The bill would require the Assistant Secretary to: (1) identify best practices that exist across airports for security incident planning, management, and training; and (2) establish a mechanism through which to share those best practices with other airport operators nationwide.

The bill would require the Assistant Secretary also to: (1) certify annually to specified congressional committees that all screening personnel have participated in practical training exercises for active shooter scenarios, and (2) analyze for those same committees how TSA can use cost savings achieved through efficiencies to increase over the next five fiscal years the funding available for checkpoint screening law enforcement support reimbursable agreements.
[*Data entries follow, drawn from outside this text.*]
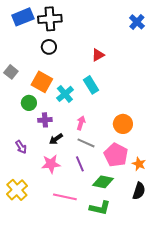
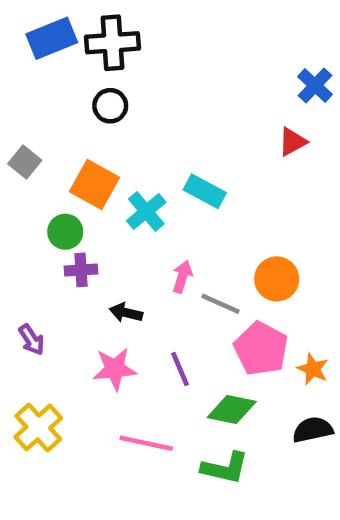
blue cross: (137, 22) -> (315, 85), moved
red triangle: (98, 55) -> (292, 142), moved
cyan rectangle: (91, 85) -> (205, 191), turned -30
purple cross: (45, 120) -> (81, 270), moved
black arrow: (56, 139) -> (126, 313), turned 48
gray line: (86, 143) -> (220, 304), moved
purple arrow: (21, 147) -> (32, 340), moved
black semicircle: (139, 191) -> (313, 430), turned -120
==Congressional Budget Office report==
This summary is based largely on the summary provided by the Congressional Budget Office, as ordered reported by the House Committee on Homeland Security on June 11, 2014. This is a public domain source.

H.R. 4802 would direct the Assistant Secretary of Homeland Security, acting through the Transportation Security Administration (TSA), to undertake a variety of activities aimed at enhancing security at airports where TSA performs or oversees security-related activities. The bill would require TSA to verify that all such airports have plans in place for responding to security threats and to provide technical assistance as necessary to improve such plans. H.R. 4802 also would require TSA to disseminate information on best practices for addressing security threats and ensure that all screening personnel have received training in how to handle potential shooting threats. Finally, H.R. 4802 would require the Department of Homeland Security’s (DHS’s) Office of Cybersecurity and Communications to report to the Congress on the capacity of law enforcement, fire, and medical response teams to communicate and respond to security threats at airports.

Based on information from DHS, the Congressional Budget Office (CBO) estimates that implementing H.R. 4802 would cost about $2.5 million in 2015, assuming appropriation of the necessary amounts. Of that amount, CBO assumes the department would spend about $1.5 million to provide additional technical assistance to airports and about $1 million to evaluate the interoperability of communication systems used by emergency response teams. H.R. 4802 would not affect direct spending or revenues; therefore, pay-as-you-go procedures do not apply.

H.R. 4802 contains no intergovernmental or private-sector mandates as defined in the Unfunded Mandates Reform Act and would impose no costs on state, local, or tribal governments.

==Procedural history==
The Gerardo Hernandez Airport Security Act of 2014 was introduced into the United States House of Representatives on June 5, 2014 by Rep. Richard Hudson (R, NC-8). It was referred to the United States House Committee on Homeland Security. On July 22, 2014, the House voted in a voice vote to pass the bill.

==Debate and discussion==
According to Rep. Hudson, who introduced the bill, its goal is to use "the lessons learned from last year's shooting at Los Angeles International Airport."

An after-action report evaluating the events of the 2013 LAX shooting found that "there was a lack of communication among airport officials, police, EMS and federal authorities" and that some of the airport's emergency equipment (such as panic buttons) did not work.

Rep. Maxine Waters (D-CA) supported the bill, saying "the safety and security of our nation's airports and all of the workers and travelers who pass through them is of paramount importance."